Documentary Film, Carroll County Times, January 31, 2010

By Ken Koons





Watch it on Youtube.




Article, Carroll County Times, January 31, 2010

By Brandon Oland

Artist Melinda Byrd fumbled through a box looking for the proper canvas to showcase her latest landscape.

After a few moments of digging, Byrd found what she needed: a solid purple T-shirt.

Byrd presents her nature-inspired art in unusual places. She will hand-paint glasses and mailboxes and put prints on otherwise ordinary active wear.

In order to use a T-shirt as a canvas, Byrd turns to woodcut printing. The delicate process involves using an image carved into the surface of a wood block and transferring it onto a canvas using paint.

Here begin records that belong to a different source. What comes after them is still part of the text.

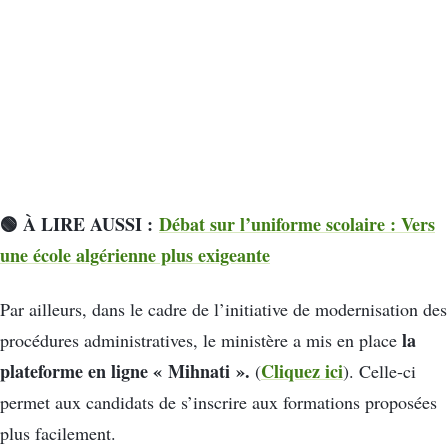
🟢 À LIRE AUSSI :
Débat sur l’uniforme scolaire : Vers
une école algérienne plus exigeante
Par ailleurs, dans le cadre de l’initiative de modernisation des
la
procédures administratives, le ministère a mis en place
plateforme en ligne « Mihnati ».
Cliquez ici
(
). Celle-ci
permet aux candidats de s’inscrire aux formations proposées
plus facilement.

Byrd used a photo of her husband John cross-country skiing through northern Colorado as motivation for her latest wood block print. The photo is taken from far away, making her husband seem tiny relative to vast expanses of white snow around him.

Once she created a rough sketch of her husband gliding through the wilderness, Byrd faced the many challenges associated with woodcut prints.

First, she must transfer the reverse image of her print to a block of wood and carve away the areas she doesn't want ink to touch. Then, she transfers the print to T-shirts, a process she said can be particularly tough. That's because she has to press the image down on the folded T-shirt without peeking to see how it is turning out.

Every print is different, depending on what crevices the paint settles in.

"It's a thrill every single time," she said.

The skiing landscape is just one of many examples of Byrd's outdoor interests shining through in her pieces, which fill the studio behind her Woodbine home.

An oil painting along a back wall shows two black labs at play. Her 11-year-old black lab, Hooper, one of the two dogs chewing on a rope in the painting, tends to sleep on a pillow underneath it.

Several prints feature birds in flight and fish in the water. Byrd keeps a bird feeder next to a living room window and enjoys fishing.

"You can't walk outside along the woods and the stream and not go fishing," she said. A print on an easel features hops, a key ingredient in the beer-making process. Byrd is a member of the Midnight Homebrewers' League.

"They keep me busy," said Byrd, referring to her many interests.

When she isn't taking part in one of her hobbies, she spends time in her studio. Even then, she is surrounded by paintings of the outdoors that serve as reminders of her favorite hobbies.